» **What the exercise asks**
Whenever a line below holds the word "will", copy that line.

(Page-level text extractions)
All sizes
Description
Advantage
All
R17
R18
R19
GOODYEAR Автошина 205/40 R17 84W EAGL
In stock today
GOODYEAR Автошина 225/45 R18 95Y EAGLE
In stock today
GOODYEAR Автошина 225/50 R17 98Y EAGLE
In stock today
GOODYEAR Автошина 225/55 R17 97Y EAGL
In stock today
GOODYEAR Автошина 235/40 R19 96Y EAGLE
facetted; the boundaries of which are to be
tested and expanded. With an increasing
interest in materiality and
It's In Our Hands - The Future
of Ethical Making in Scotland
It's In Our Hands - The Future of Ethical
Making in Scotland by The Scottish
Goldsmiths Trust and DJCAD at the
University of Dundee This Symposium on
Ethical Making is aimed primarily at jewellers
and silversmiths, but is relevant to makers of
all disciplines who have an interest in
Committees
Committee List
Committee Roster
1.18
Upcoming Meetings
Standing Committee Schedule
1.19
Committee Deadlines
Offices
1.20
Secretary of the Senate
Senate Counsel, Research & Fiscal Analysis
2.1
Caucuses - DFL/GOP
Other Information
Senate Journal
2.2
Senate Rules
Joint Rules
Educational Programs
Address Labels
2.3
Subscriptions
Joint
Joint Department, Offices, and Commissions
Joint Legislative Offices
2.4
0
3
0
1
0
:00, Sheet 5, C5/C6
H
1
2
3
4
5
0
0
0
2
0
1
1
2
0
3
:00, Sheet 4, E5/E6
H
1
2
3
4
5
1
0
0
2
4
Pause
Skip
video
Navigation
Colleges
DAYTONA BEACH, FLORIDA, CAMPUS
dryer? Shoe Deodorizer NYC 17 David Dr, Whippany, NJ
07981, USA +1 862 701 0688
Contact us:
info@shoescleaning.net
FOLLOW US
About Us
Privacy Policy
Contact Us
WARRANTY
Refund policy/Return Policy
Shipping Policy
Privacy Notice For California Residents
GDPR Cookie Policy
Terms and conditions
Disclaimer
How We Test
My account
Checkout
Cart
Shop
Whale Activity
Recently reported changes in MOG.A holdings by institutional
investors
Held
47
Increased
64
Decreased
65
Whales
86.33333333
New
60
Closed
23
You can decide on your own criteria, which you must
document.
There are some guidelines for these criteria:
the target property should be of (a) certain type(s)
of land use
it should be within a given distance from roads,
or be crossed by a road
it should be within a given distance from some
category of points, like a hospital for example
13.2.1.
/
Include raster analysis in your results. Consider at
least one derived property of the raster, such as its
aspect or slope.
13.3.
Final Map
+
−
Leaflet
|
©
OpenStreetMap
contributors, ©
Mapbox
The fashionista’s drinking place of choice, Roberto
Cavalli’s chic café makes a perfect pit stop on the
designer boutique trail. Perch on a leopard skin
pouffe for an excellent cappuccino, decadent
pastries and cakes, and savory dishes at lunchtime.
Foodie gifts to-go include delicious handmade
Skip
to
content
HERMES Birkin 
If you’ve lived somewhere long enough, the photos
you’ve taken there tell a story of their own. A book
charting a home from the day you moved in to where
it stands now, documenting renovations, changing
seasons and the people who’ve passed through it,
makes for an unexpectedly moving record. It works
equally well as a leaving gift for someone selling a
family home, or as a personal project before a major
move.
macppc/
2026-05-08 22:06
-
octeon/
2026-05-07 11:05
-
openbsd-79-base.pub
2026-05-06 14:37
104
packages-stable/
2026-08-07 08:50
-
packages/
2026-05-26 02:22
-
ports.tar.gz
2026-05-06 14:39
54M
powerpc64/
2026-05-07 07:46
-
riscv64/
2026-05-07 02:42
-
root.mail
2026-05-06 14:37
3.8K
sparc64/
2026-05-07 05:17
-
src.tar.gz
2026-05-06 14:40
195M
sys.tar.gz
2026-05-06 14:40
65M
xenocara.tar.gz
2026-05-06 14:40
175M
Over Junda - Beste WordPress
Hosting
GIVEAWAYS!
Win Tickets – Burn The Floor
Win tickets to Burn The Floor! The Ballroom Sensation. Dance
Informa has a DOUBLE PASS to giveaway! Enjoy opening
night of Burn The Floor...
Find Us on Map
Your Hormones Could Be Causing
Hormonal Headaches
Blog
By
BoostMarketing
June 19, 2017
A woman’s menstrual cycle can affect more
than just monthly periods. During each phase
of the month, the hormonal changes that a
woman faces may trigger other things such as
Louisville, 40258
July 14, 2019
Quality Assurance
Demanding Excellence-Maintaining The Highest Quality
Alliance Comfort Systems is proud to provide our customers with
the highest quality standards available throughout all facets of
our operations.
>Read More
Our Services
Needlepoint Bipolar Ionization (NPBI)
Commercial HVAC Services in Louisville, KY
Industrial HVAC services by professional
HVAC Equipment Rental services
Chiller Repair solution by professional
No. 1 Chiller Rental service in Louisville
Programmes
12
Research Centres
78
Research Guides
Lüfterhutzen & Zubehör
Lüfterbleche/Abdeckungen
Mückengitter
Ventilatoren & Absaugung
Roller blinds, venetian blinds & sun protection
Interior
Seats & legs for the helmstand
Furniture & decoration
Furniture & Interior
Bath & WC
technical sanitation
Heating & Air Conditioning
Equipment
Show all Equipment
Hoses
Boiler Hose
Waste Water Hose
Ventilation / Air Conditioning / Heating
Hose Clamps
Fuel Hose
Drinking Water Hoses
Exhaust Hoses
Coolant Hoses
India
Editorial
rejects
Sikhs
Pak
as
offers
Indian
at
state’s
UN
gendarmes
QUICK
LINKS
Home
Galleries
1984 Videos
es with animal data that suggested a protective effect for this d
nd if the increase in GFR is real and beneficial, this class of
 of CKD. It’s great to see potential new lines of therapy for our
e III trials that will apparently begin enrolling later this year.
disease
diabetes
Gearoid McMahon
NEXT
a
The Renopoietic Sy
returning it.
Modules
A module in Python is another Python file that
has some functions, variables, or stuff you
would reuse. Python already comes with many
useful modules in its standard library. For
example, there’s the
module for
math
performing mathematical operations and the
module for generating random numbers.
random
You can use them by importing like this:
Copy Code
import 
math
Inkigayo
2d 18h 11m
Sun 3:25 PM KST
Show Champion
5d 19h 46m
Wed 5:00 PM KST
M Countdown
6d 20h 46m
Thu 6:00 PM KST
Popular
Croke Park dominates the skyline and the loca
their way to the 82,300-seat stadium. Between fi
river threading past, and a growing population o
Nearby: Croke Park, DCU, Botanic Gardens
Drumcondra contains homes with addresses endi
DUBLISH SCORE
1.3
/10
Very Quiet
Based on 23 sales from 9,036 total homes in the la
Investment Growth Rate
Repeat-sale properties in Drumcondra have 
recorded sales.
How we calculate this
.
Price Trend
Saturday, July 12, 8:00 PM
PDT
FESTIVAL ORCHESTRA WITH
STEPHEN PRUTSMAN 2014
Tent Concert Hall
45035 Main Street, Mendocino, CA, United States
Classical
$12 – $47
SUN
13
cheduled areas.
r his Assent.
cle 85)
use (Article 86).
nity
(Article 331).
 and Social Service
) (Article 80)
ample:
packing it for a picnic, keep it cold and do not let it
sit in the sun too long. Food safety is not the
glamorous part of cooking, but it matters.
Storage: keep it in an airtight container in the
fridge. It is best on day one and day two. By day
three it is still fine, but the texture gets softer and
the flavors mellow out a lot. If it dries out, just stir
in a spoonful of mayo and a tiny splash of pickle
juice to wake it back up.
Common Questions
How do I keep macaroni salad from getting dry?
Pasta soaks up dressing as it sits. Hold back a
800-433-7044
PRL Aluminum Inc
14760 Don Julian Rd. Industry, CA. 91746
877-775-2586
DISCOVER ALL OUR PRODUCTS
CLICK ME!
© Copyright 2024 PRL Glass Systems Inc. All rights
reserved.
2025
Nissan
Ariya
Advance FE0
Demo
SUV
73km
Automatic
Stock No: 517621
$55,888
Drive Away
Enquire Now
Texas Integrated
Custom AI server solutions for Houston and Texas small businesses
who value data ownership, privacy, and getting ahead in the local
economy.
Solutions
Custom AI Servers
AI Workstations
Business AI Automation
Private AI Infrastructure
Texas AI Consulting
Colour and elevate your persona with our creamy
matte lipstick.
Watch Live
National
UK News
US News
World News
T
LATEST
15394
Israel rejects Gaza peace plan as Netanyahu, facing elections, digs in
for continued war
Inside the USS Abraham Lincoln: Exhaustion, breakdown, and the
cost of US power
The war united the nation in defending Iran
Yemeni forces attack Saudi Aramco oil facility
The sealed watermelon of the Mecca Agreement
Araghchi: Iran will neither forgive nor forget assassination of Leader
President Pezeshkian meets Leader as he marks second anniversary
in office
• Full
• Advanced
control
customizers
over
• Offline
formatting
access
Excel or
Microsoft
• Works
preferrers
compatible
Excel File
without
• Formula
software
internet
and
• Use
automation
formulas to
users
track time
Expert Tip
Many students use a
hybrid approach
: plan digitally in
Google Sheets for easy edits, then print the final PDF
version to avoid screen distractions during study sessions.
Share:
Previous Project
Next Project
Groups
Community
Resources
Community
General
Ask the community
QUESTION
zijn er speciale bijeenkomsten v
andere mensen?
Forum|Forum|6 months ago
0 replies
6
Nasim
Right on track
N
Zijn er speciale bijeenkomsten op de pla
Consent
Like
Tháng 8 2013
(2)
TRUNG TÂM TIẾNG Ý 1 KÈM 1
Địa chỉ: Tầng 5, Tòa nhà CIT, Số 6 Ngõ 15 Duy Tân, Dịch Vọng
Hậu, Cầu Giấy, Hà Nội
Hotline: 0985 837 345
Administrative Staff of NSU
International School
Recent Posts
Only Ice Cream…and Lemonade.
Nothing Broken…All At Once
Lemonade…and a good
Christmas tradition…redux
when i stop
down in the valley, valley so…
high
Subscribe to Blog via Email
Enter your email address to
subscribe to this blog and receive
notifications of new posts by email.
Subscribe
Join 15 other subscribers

» **Finished task**
e III trials that will apparently begin enrolling later this year.
Araghchi: Iran will neither forgive nor forget assassination of Leader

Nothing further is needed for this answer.